Staying prepared: Over 2,000 attend county’s All Hazards conference

Head gear is on display at a booth for Safeware Mallory Safety Solutions and Services at the Hazards Conference on Wednesday, March,27, 2019 in McAllen. (Delcia Lopez |

McALLEN — Hidalgo County’s All Hazards Conference received a hat tip from several state agencies Wednesday for its continued growth and its focus to educate everyone who responds to natural and manmade disasters.

Now in its seventh year, the two-day conference kicked off with a video message from Gov. Greg Abbott and keynote speeches from several other dignitaries, including one by Texas Department of Public Safety Chief W. Nim Kidd, of the Texas Division of Emergency Management.

“I didn’t register for this conference today, I’ll tell you why,” he said during a news conference Wednesday. “Because in the seven years that it’s been around, I think it’s bigger than the state’s emergency conference, so I didn’t want to add one more to the (list).”

Organizers touted the conference as the second largest of its kind in the state and the only free one offered to invited participants.

Hidalgo County Emergency Management Coordinator Rick Saldaña, who also served as the conference incident commander, estimated more than 2,000 people had attended the event during opening day Wednesday.

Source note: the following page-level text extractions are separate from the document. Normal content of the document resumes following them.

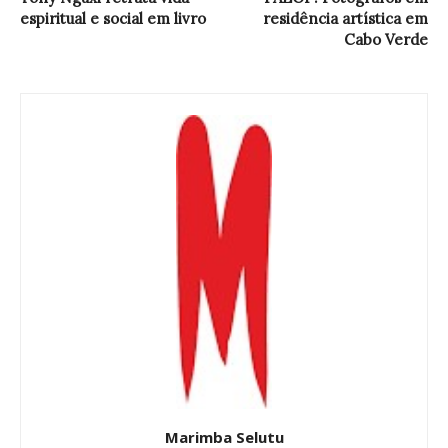
espiritual e social em livro
residência artística em
Cabo Verde
Marimba Selutu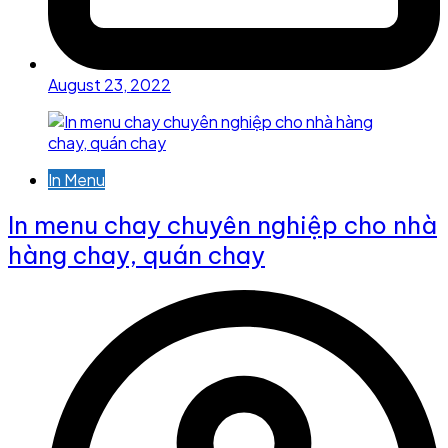
August 23, 2022
In Menu
In menu chay chuyên nghiệp cho nhà
hàng chay, quán chay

The conference offers a number of breakout sessions with over 70 presenters and follows a standardized approach to emergency management developed by the Department of Homeland Security, Saldana said.

“In this day and age, we must take every opportunity to train, not only our first responders, but also the support staff, in the unified command structure because during an emergency, (this structure) ensures that crucial information is communicated (effectively),” Saldaña said.

Hidalgo County Precinct 1 Commissioner David Fuentes spoke about the coordinated effort that was carried out by a number of agencies and nonprofits that responded to major flooding in his precinct in June 2018, when within a 36-hour window, Hidalgo County received 34 inches of rain.

“This was a very significant rain event,” Fuentes recalled. “We didn’t have the 65 mile-per-hour winds to classify it as a hurricane, but it was just as damaging with the amount of rainfall that we had. It inundated our system and it really showed how important it was for all of us to be able to work together.”

But the Rio Grande Valley is well adept to working together, said David Gruber, associate commissioner for regional and local health operations for the Texas Department of State Health Services.

“Again, I get a chance to go all over the state,” he said. “I will say publicly that this region is probably the most cohesive region of all the regions — for numerous reasons — but that fact is that you do work together … and that’s the most important thing.”

McAllen Mayor Jim Darling reiterated the importance of collaborating.

“I think the most important thing to remember is that there are no city limits or jurisdictions when it comes to disasters,” he said. “This conference is symbolic of that cooperation. We have enforcement, public works, and literally everybody that is involved in natural disasters.”

The conference will continue Thursday.